Brucella spp. infects macrophages and peripheral mononuclear cells (PMNs) [
25]. In macrophages, the bacteria survive in Brucella-containing vacuoles, thus preventing elimination through acidification and reactive oxygen and nitrogen species [
25]. It is hypothesised that macrophages and PMNs infected with brucellae migrate from blood across the disrupted blood–milk barrier and are subsequently present in milk [
25].
The index case (Patient A) had complicated disease and required longer treatment. Whilst liver enzyme derangement is frequently observed in human brucellosis, hepatosplenic abscesses occur in less than 2% of cases and are frequently observed in
B. melitensis infection [
26,
27]. These abscesses are often asymptomatic, although they may present with swinging fevers and/or right upper quadrant pain [
26,
27]. This patient also had a pulmonary nodule, which responded to treatment following serial imaging. Pulmonary involvement of human brucellosis includes pneumonia, pleural effusion, pulmonary nodules, and granulomas [
28]. Other recognised complications include bone and joint manifestations (of which sacroiliitis is the most common); genitourinary complications such as orchitis and epididymitis; cardiac complications such as endocarditis; and CNS complications including neurobrucellosis [
1,
4]. Such complications highlight the need for a careful history and physical examination with directed investigations such as echocardiography and cross-sectional imaging. Treatment regimens and duration are different in uncomplicated and complicated disease; as such, it is imperative to investigate disease type accordingly.

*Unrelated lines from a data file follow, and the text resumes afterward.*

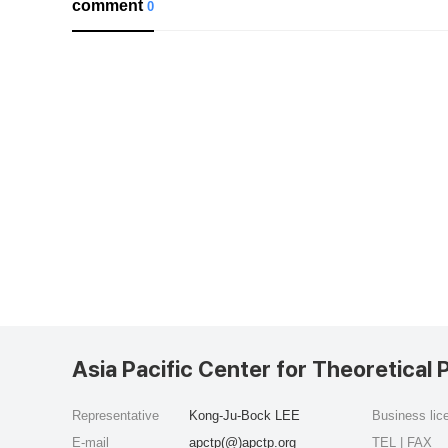
comment
0
Asia Pacific Center for Theoretical 
Representative
Kong-Ju-Bock LEE
Business li
E-mail
apctp(@)apctp.org
TEL | FAX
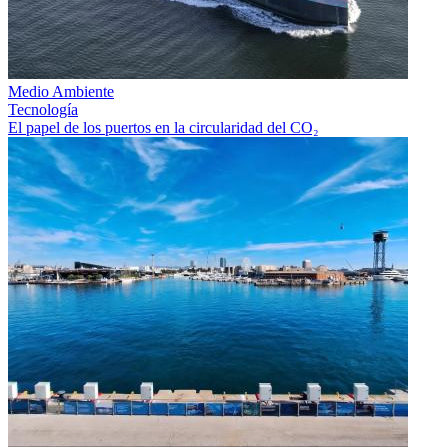
Medio Ambiente
Tecnología
El papel de los puertos en la circularidad del CO₂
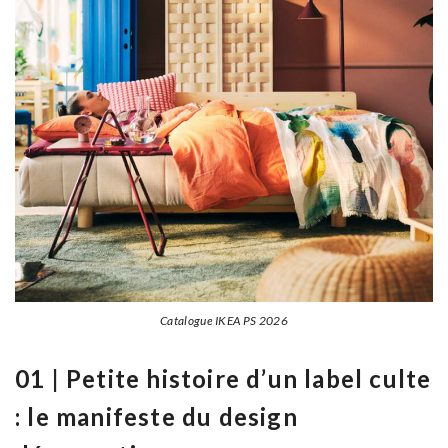
Catalogue IKEA PS 2026
01 | Petite histoire d’un label culte
: le manifeste du design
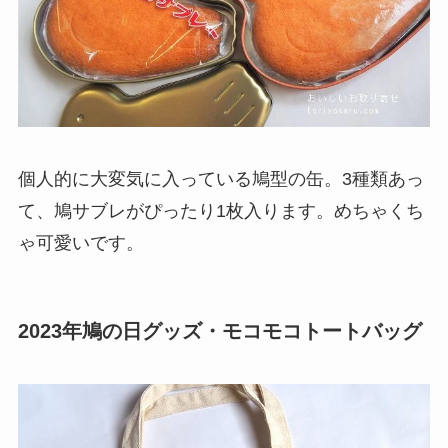
個人的に大変気に入っている鳩型の缶。3種類あっ
て、鳩サブレがぴったり1枚入ります。めちゃくち
ゃ可愛いです。
2023年鳩の日グッズ・モコモコトートバッグ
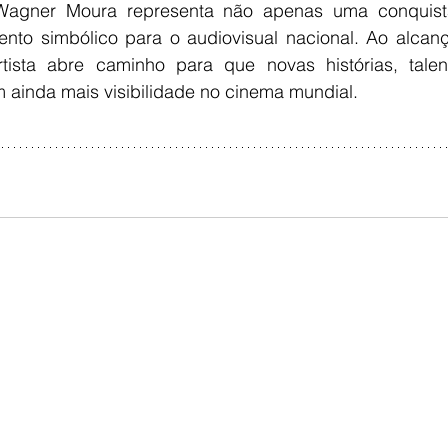
Wagner Moura representa não apenas uma conquista 
o simbólico para o audiovisual nacional. Ao alcanç
rtista abre caminho para que novas histórias, tale
m ainda mais visibilidade no cinema mundial.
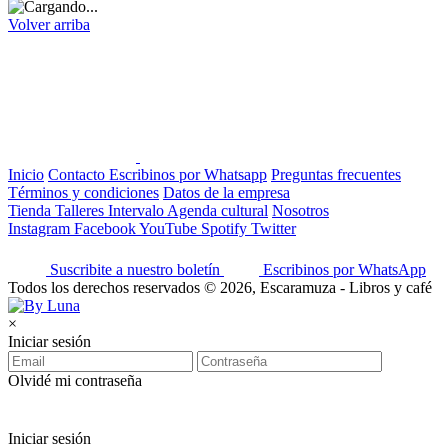
Volver arriba
Inicio
Contacto
Escribinos por Whatsapp
Preguntas frecuentes
Términos y condiciones
Datos de la empresa
Tienda
Talleres
Intervalo
Agenda cultural
Nosotros
Instagram
Facebook
YouTube
Spotify
Twitter
Suscribite a nuestro boletín
Escribinos por WhatsApp
Todos los derechos reservados © 2026, Escaramuza - Libros y café
×
Iniciar sesión
Olvidé mi contraseña
Iniciar sesión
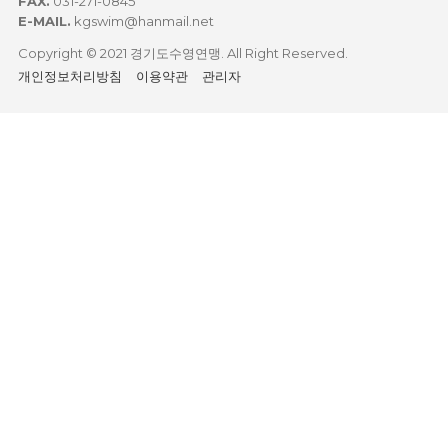
FAX.
031-271-0845
E-MAIL.
kgswim@hanmail.net
Copyright © 2021 경기도수영연맹. All Right Reserved.
개인정보처리방침
이용약관
관리자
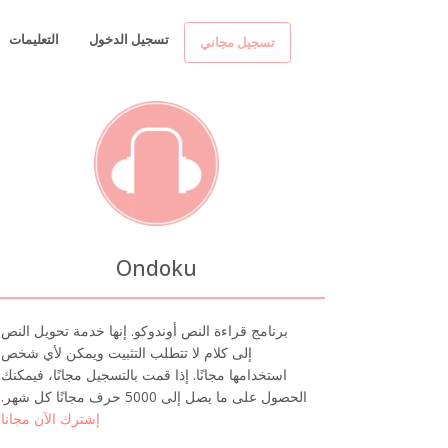
تسجيل الدخول
التعليمات
تسجيل مجاني
Ondoku
برنامج قراءة النص أوندوكو. إنها خدمة تحويل النص
إلى كلام لا تتطلب التثبيت ويمكن لأي شخص
استخدامها مجانًا. إذا قمت بالتسجيل مجانًا، فيمكنك
الحصول على ما يصل إلى 5000 حرف مجانًا كل شهر.
إشترك الآن مجانا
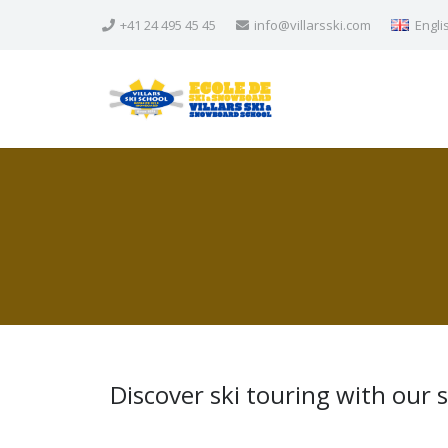
+41 24 495 45 45
info@villarsski.com
Engli
Discover ski touring with our s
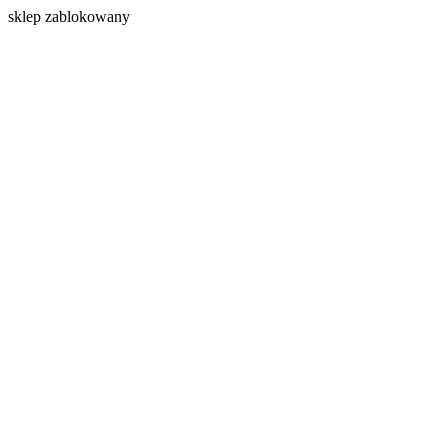
s
klep zablokowany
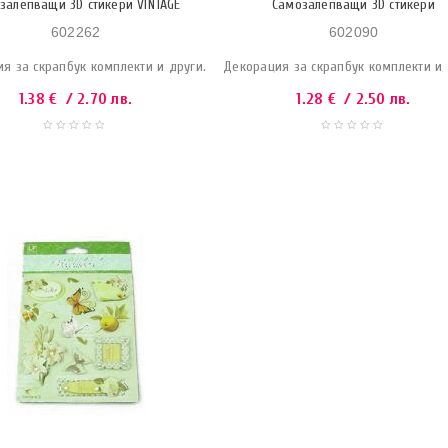
залепващи 3D стикери VINTAGE
Самозалепващи 3D стикери
602262
602090
я за скрапбук комплекти и други.
Декорация за скрапбук комплекти и 
1.38
€
/ 2.70 лв.
1.28
€
/ 2.50 лв.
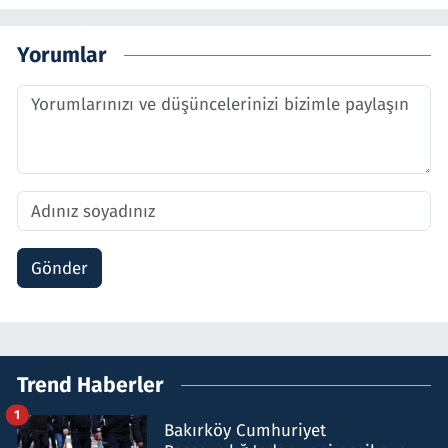
Yorumlar
Gönder
Trend Haberler
1
Bakırköy Cumhuriyet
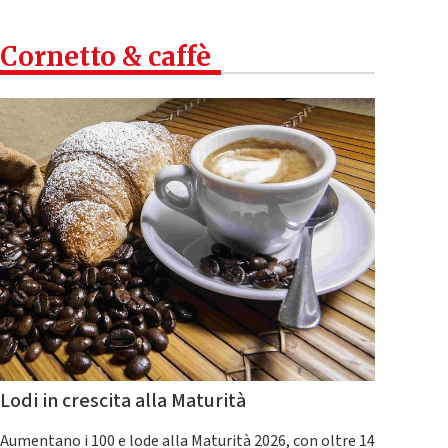
Cornetto & caffè
Lodi in crescita alla Maturità
Aumentano i 100 e lode alla Maturità 2026, con oltre 14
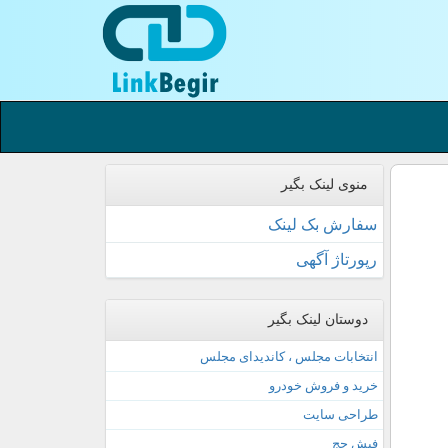
منوی لینک بگیر
سفارش بک لینک
رپورتاژ آگهی
دوستان لینک بگیر
انتخابات مجلس ، کاندیدای مجلس
خرید و فروش خودرو
طراحی سایت
فیش حج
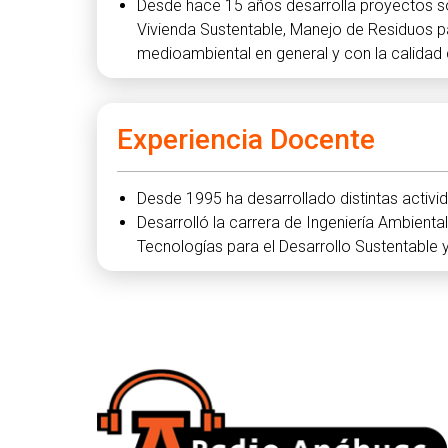
Desde hace 15 años desarrolla proyectos sob
Vivienda Sustentable, Manejo de Residuos p
medioambiental en general y con la calidad de
Experiencia Docente
Desde 1995 ha desarrollado distintas activid
Desarrolló la carrera de Ingeniería Ambiental
Tecnologías para el Desarrollo Sustentabl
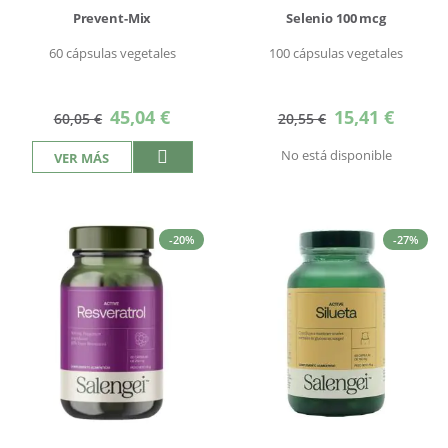
Prevent-Mix
Selenio 100 mcg
60 cápsulas vegetales
100 cápsulas vegetales
Precio
Precio
45,04 €
15,41 €
60,05 €
20,55 €
especial
especial
No está disponible
VER MÁS
-20%
-27%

Bacterial culture is the gold standard for diagnosing human brucellosis; however, serology can be used in the absence of a positive culture [
15]. Interpretation of Brucella serology can be difficult, especially in individuals from endemic countries and those with previous infection [
15]. BRU uses BrucellaCapt, IgG, IgM and the MAG. The Brucellacapt
® immunocapture assay detects all total anti-Brucella antibodies, especially non-agglutinating IgA and IgG, and is a sensitive and specific assay. Agglutination assays can exhibit prozone effects, and therefore it is essential that serial dilutions do not obtain a false negative result [
15,
29,
30]. The prozone phenomenon occurs when there is excess antibody, which inhibits the antigen–antibody lattice needed for a visible result, thus generating a false negative result. Repeated serology is essential to confirm the initial serological results.